# Chi-Angus cross



## azmike (Jan 4, 2015)

I just joined this great forum, partly cause I am considering buying a Chi-Angus bull as my herd sire. Any thoughts? Our program is mostly range cattle now but we have been adding better (black) heifers as we can afford to. Sold our longhorn stock and bull to a roper breeder. Trying to avoid not making money with cattle!


----------



## Lostin55 (Sep 21, 2013)

First of all, welcome to haytalk. 
To be honest I had to google the chi angus to even know what it was. We run angus and angus cross. Whatever works for you and your program, go for it.
When I looked it up every sight looked like a sales pitch. It brought to mind emus, ostriches, and mini cattle. I would hope it isn't. Hybrid vigor is not a new concept.


----------



## Bonfire (Oct 21, 2012)

I have one. Some people don't like the temperament of the Chi. My goal is to add some muscling ability to the terminal cross. Is polled vs. horned an issue with you?


----------



## Vol (Jul 5, 2009)

I have had Chi cattle.....and they can be hot blooded.....especially inside a building....but were pretty normal outside. For your purpose of range cattle I think they will be just fine. You need something with a little grit in your country as range cattle.

Regards, Mike


----------



## IHCman (Aug 27, 2011)

a neighbor used chi bulls about 25 or 30 years ago. Those things were Crazy! Wild and flighty wouldn't describe those cows. All of us that helped him work his cattle were glad to see the last of his chi cows go down the road.


----------



## azmike (Jan 4, 2015)

Thank you Gents, My sons and I bought an Angus bull from a proven breeder locally. We are putting 60 acres of our irrigated fields in bermuda for a rotational (8 paddocks) pasture system. Slightly salty water @43'. Another 80 acres is divided in alfalfa and sudan/sorgo summer hybrids. Tough buying many breeders in this market though.


----------



## Vol (Jul 5, 2009)

Your way down there Mike....have you had any trouble with illegals and your cattle? A Chi bull might just be the ticket for a little insurance.

Regards, Mike


----------



## azmike (Jan 4, 2015)

I am 7 miles off the line, mid-90's were worse than now. We lost a calf this spring but didn't find any camps etc.


----------



## Trillium Farm (Dec 18, 2014)

Vol said:


> I have had Chi cattle.....and they can be hot blooded.....especially inside a building....but were pretty normal outside. For your purpose of range cattle I think they will be just fine. You need something with a little grit in your country as range cattle.
> 
> Regards, Mike


I've heard that the purebred were OK, they only had problems when crossed and that was that they jumped fences.


----------



## azmike (Jan 4, 2015)

We found some very nice heifers here in AZ. Hereford/angus "Baldies". Some bred others open (young). The Chianina cross did not play out as the ranch in TX could not produce info for us and everything else was too far away. We now have a promising bull and good looking heifers.

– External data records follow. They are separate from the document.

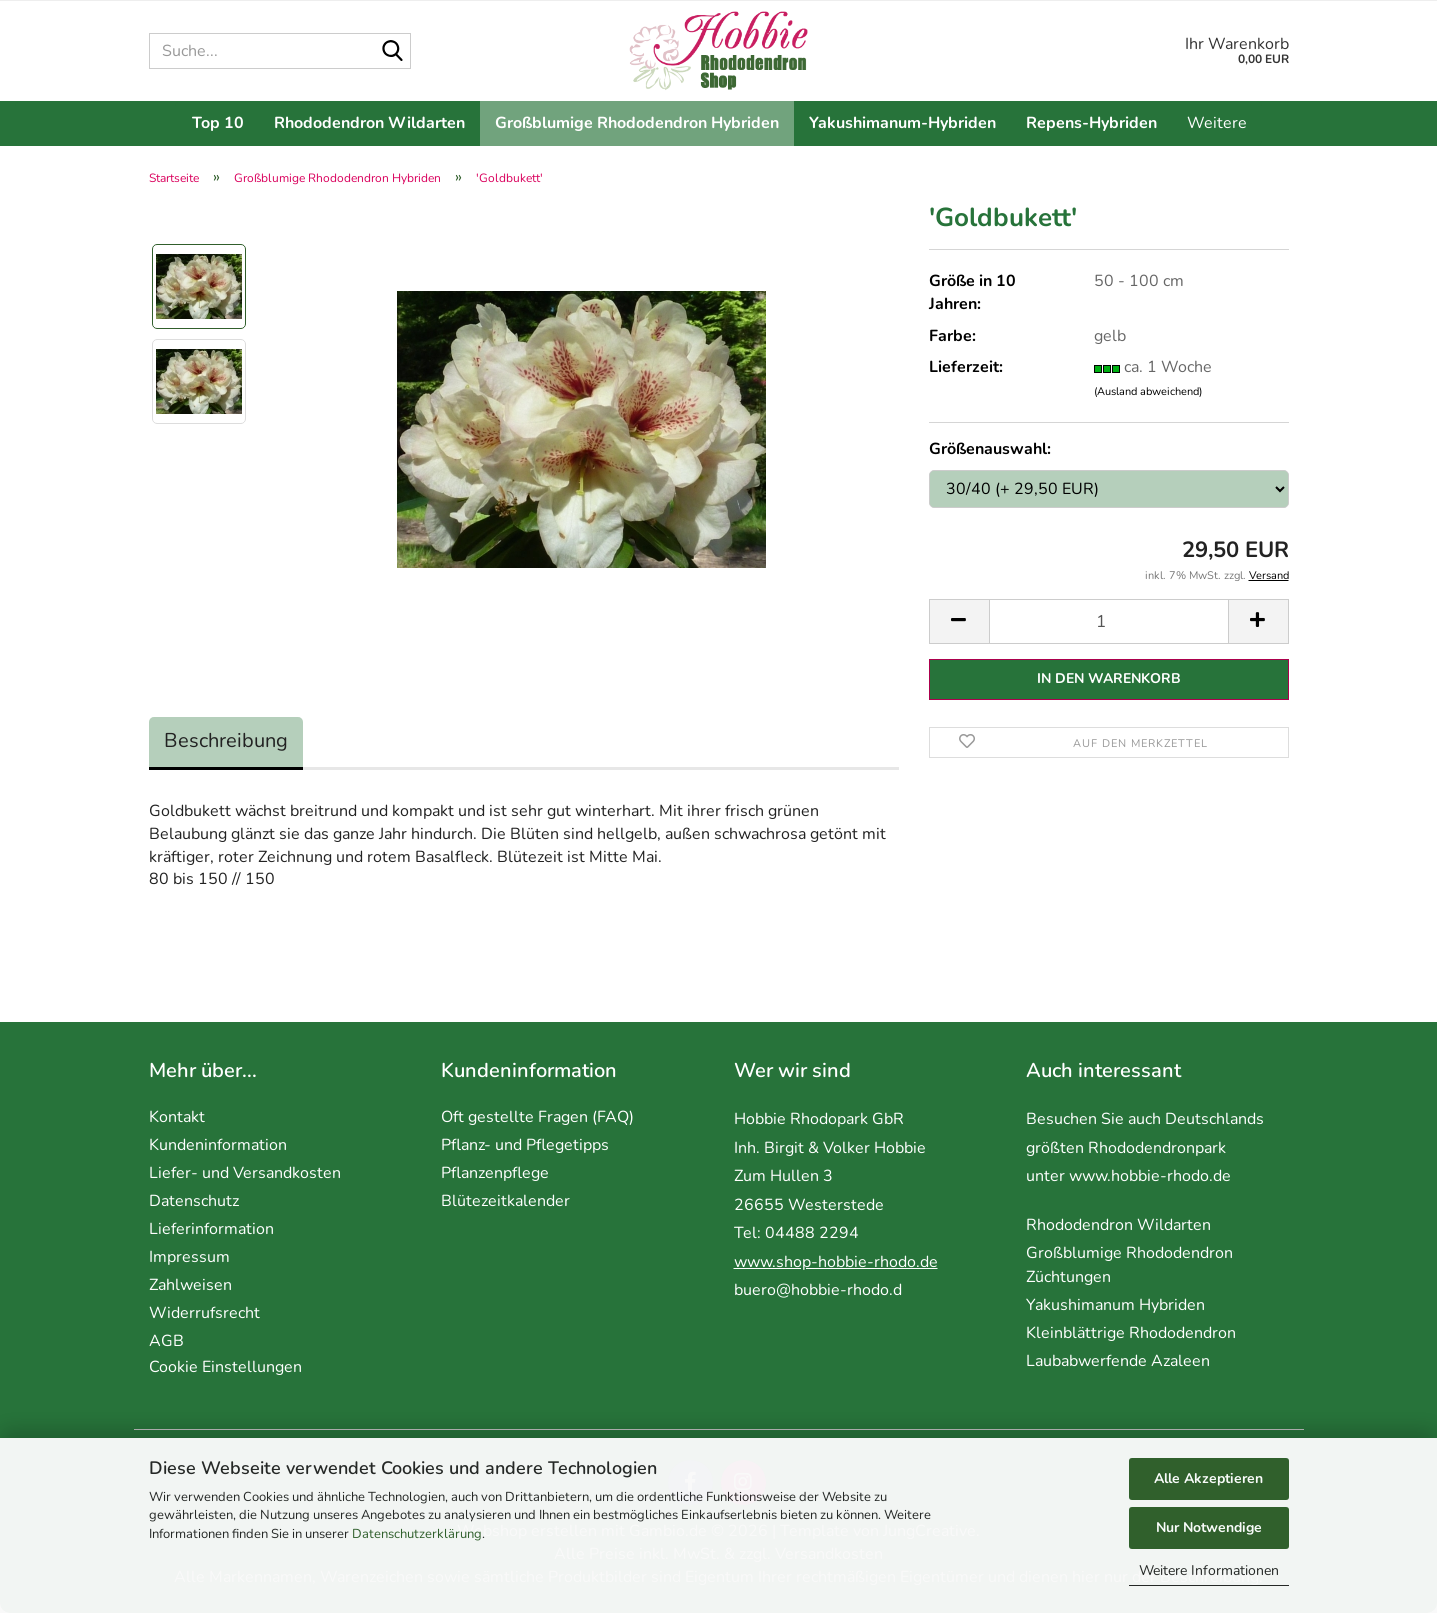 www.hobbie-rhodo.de (1150, 1176)
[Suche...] (392, 52)
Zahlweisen (190, 1285)
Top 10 (218, 123)
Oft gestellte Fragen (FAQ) (537, 1117)
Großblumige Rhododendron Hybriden (637, 123)
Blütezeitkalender (505, 1201)
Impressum (189, 1257)
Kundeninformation (218, 1145)
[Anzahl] (1109, 621)
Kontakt (177, 1117)
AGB (166, 1341)
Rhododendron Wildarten (369, 123)
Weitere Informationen (1209, 1570)
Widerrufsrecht (204, 1313)
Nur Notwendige (1209, 1527)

Next get the fields level and the bermuda knee high!


----------



## Vol (Jul 5, 2009)

Black Baldies are hard to beat....and they bring a premium....and have done so for the last 30+ years....probably one of the top 3 crosses of all time if not the top for general type market beef production.

When I got out of the beef business, we were running Chi cows and breeding with the best Hereford bulls we could buy. We had feedlot buyers beating my door down to buy our calves.

Regards, Mike


----------